**WHAT TO PRODUCE:** In the data below, one line contains "Καστελλόριζο" and a later one contains "このページは、2022年12月1日現在のものです。記載され". Print both, with every line between them, exactly and alone.
Content starts
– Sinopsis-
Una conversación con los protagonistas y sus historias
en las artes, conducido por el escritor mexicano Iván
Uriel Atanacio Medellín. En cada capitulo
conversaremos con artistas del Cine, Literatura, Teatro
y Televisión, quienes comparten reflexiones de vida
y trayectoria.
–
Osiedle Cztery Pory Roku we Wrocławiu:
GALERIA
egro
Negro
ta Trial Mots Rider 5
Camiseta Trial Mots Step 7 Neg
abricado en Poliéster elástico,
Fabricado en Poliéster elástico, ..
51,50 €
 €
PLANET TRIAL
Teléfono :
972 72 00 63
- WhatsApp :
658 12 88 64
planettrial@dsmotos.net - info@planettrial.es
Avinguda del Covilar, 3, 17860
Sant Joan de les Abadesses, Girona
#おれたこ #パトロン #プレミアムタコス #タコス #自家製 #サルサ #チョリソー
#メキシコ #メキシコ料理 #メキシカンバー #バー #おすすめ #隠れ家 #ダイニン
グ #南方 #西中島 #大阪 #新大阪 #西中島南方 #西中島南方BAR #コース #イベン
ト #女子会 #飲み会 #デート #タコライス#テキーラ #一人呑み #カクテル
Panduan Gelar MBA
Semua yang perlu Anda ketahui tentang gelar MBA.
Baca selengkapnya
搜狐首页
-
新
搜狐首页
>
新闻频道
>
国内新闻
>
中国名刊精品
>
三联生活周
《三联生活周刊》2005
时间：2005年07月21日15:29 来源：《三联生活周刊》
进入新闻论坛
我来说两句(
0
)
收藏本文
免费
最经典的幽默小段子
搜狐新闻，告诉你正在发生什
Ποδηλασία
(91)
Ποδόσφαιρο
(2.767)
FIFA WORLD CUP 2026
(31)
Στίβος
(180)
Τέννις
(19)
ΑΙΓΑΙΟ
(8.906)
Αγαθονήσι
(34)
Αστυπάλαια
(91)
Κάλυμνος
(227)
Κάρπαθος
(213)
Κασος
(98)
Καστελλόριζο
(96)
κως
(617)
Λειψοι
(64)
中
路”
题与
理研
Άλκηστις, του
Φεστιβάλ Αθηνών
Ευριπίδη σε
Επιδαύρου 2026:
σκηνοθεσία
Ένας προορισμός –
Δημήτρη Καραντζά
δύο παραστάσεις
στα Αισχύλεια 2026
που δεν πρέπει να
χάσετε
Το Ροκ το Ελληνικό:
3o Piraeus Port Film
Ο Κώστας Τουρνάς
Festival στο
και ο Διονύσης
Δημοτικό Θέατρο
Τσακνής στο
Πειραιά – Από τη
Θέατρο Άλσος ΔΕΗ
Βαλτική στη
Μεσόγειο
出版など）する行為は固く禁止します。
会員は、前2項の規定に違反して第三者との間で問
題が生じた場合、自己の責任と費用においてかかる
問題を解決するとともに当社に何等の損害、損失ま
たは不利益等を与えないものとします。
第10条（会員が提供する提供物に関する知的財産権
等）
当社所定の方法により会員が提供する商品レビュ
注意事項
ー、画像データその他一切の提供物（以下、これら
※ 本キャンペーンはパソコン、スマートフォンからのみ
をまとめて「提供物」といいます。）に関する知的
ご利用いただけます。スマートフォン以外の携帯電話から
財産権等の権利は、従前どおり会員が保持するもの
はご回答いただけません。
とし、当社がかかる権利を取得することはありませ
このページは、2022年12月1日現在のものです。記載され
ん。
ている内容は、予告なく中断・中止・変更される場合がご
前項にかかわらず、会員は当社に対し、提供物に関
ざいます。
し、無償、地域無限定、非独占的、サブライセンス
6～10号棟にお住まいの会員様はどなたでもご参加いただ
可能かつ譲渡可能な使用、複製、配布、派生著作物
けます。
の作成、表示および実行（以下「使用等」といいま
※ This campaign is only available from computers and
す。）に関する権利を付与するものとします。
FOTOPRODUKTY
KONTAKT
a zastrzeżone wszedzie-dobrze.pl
Content ends
**EXERCISE RESPONSE:**
Καστελλόριζο
(96)
κως
(617)
Λειψοι
(64)
中
路”
题与
理研
Άλκηστις, του
Φεστιβάλ Αθηνών
Ευριπίδη σε
Επιδαύρου 2026:
σκηνοθεσία
Ένας προορισμός –
Δημήτρη Καραντζά
δύο παραστάσεις
στα Αισχύλεια 2026
που δεν πρέπει να
χάσετε
Το Ροκ το Ελληνικό:
3o Piraeus Port Film
Ο Κώστας Τουρνάς
Festival στο
και ο Διονύσης
Δημοτικό Θέατρο
Τσακνής στο
Πειραιά – Από τη
Θέατρο Άλσος ΔΕΗ
Βαλτική στη
Μεσόγειο
出版など）する行為は固く禁止します。
会員は、前2項の規定に違反して第三者との間で問
題が生じた場合、自己の責任と費用においてかかる
問題を解決するとともに当社に何等の損害、損失ま
たは不利益等を与えないものとします。
第10条（会員が提供する提供物に関する知的財産権
等）
当社所定の方法により会員が提供する商品レビュ
注意事項
ー、画像データその他一切の提供物（以下、これら
※ 本キャンペーンはパソコン、スマートフォンからのみ
をまとめて「提供物」といいます。）に関する知的
ご利用いただけます。スマートフォン以外の携帯電話から
財産権等の権利は、従前どおり会員が保持するもの
はご回答いただけません。
とし、当社がかかる権利を取得することはありませ
このページは、2022年12月1日現在のものです。記載され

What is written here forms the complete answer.